* What to do:
When you reach the line containing "9项）；政务公开（共7项）；决策改革（共4项）；" in the entries below, start writing out each line exactly, and stop after the line containing "济和举办公益事业，改善民众生活，又具有增强政绩".

* Source data:

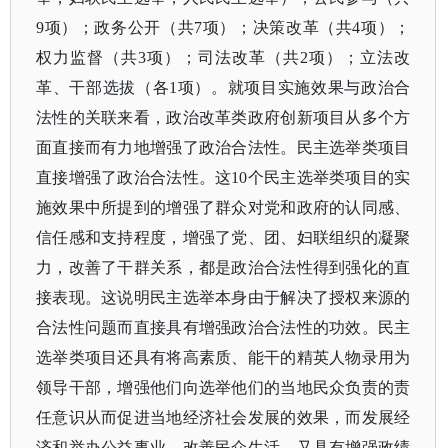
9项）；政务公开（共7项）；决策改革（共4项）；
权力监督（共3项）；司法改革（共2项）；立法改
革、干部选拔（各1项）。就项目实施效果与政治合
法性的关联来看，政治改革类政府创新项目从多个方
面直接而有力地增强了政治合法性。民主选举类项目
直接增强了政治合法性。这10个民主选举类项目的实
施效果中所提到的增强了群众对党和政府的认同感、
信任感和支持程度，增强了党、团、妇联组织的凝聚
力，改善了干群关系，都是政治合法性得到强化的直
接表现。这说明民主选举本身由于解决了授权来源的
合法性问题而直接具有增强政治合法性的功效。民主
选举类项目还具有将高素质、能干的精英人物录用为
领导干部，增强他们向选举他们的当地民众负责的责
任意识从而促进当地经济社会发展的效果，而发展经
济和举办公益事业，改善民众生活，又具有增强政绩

--

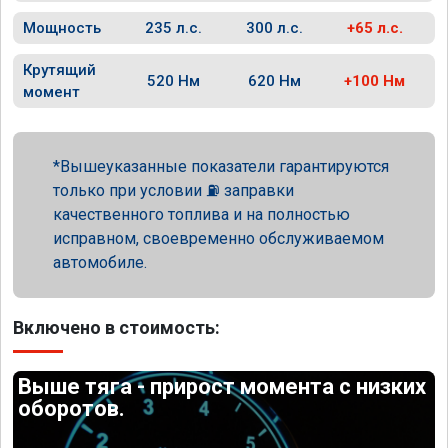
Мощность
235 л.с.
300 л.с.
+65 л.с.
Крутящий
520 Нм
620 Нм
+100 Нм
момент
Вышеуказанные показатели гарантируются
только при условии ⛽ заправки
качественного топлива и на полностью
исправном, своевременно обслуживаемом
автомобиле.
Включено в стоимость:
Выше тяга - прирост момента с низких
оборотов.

...

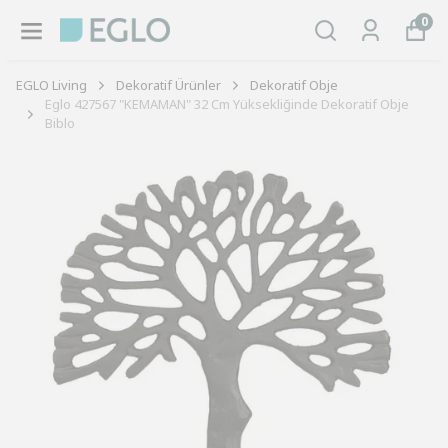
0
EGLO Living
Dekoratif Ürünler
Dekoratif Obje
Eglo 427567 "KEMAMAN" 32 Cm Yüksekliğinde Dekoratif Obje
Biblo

* Result of this exercise:
9项）；政务公开（共7项）；决策改革（共4项）；
权力监督（共3项）；司法改革（共2项）；立法改
革、干部选拔（各1项）。就项目实施效果与政治合
法性的关联来看，政治改革类政府创新项目从多个方
面直接而有力地增强了政治合法性。民主选举类项目
直接增强了政治合法性。这10个民主选举类项目的实
施效果中所提到的增强了群众对党和政府的认同感、
信任感和支持程度，增强了党、团、妇联组织的凝聚
力，改善了干群关系，都是政治合法性得到强化的直
接表现。这说明民主选举本身由于解决了授权来源的
合法性问题而直接具有增强政治合法性的功效。民主
选举类项目还具有将高素质、能干的精英人物录用为
领导干部，增强他们向选举他们的当地民众负责的责
任意识从而促进当地经济社会发展的效果，而发展经
济和举办公益事业，改善民众生活，又具有增强政绩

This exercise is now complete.